A nurse is performing the history and physical examination of a client with Parkinson disease. Which assessments identified by the nurse support this diagnosis? Select all that apply. A. Nonintention tremors B. Frequent bouts of diarrhea C. Masklike facial expression D. Hyperextension of the neck E. Rigidity to passive movement

A. Nonintention tremors C. Masklike facial expression E. Rigidity to passive movement

A client who is receiving medication for an eye disorder reports bleeding in the eye. Which drug will the nurse most likely observe written in the medication administration record? A. Ketorolac B. Trifluridine C. Natamycin D. Ciprofloxacin

A. Ketorolac

A client is diagnosed with the genetic disorder osteogenesis imperfecta. Which condition can be anticipated in the client at an age of 30? A. Loss of auditory acuity B. Loss of visual acuity C. Loss of smell perception D. Loss of touch perception

A. Loss of auditory acuity

While caring for a client who had an accident, the nurse suspects injury to the frontal lobe. Which statements by the client may support the nurse's conclusion? Select all that apply. A. "I am unable to play the piano." B. "I am unable to hear properly." C. "I am unable to move my eyes." D. "I am unable to concentrate on anything." E. "I am unable to taste any flavors in the foods I eat."
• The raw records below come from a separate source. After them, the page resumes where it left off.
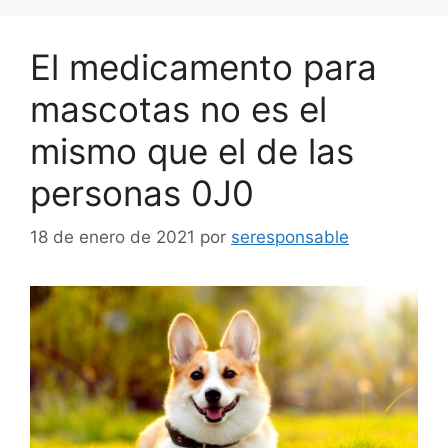
El medicamento para
mascotas no es el
mismo que el de las
personas 0J0
18 de enero de 2021
por
seresponsable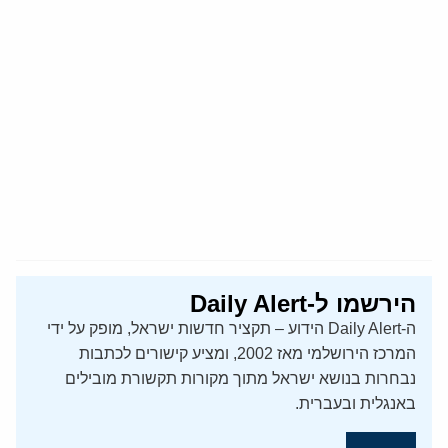
הירשמו ל-Daily Alert
ה-Daily Alert הידוע – תקציר חדשות ישראל, מופק על ידי
המרכז הירושלמי מאז 2002, ומציע קישורים לכתבות
נבחרות בנושא ישראל מתוך מקורות תקשורת מובילים
באנגלית ובעברית.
A. "I am unable to play the piano." C. "I am unable to move my eyes." D. "I am unable to concentrate on anything."

A client diagnosed with Bell palsy has many questions about the course of the disorder. Which information should the nurse share with the client? A. Cool compresses decrease facial involvement. B. Pain occurs with transient ischemic attacks (TIAs). C. Most clients recover from the effects in several weeks. D. Body changes should be expected with residual effects.

C. Most clients recover from the effects in several weeks.